Le 30 avril 1945, à 15h30, Adolf Hitler met fin à ses jours dans son bunker à Berlin. Cependant, pour les lecteurs de « Sud Ouest », l'histoire ne fait que commencer. Entre propagande nazie, silence soviétique et rumeurs de fuite, le chemin vers la vérité sera long et tortueux.
Chronologie d'un doute
30 avril 1945 : les premières rumeurs. Avant même l'annonce officielle, les agences de presse s'affolent. Une dépêche de Londres citant le « Svenska Dagbladet » évoque la mort d'Hitler, précisant qu'il se serait suicidé au quartier général souterrain de Tiergarten. Des rumeurs sur un suicide collectif au sein de l'état-major nazi commencent à circuler.
1er mai 1945 : le coup de tonnerre. À 22h30, la radio de Hambourg interrompt ses émissions pour annoncer une information de la plus haute importance. Elle diffuse des morceaux de la « Symphonie n°7 » de Bruckner, suivi d'un message alarmant :
«Notre Führer Adolf Hitler est tombé cet après-midi à son poste de commandement à la Chancellerie du Reich, combattant jusqu'à son dernier souffle pour l’Allemagne contre le bolchevisme.»

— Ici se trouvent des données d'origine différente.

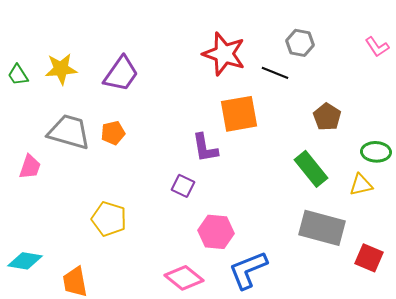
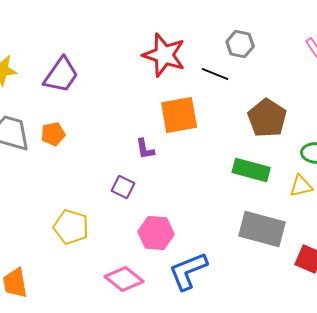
brown pentagon: (327, 117) -> (267, 118), size x1.4
purple L-shape: (205, 148) -> (145, 149), size x0.7
green rectangle: (311, 169) -> (251, 170), turned -36
yellow pentagon: (109, 219) -> (71, 227), moved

3 mai 1945 : l'annonce “officielle” sous fond de méfiance. « Sud Ouest » titre en manchette : « HITLER EST MORT », mais la rédaction choisit de garder ses distances avec la version de l'amiral Dönitz, qui affirme qu'Hitler est mort en combattant. Le journal exprime des doutes, notant que « Hitler et Goebbels se sont suicidés (?) ». Ce jour, la chute de Berlin passe presque inaperçue dans l'ombre de la mort du dictateur.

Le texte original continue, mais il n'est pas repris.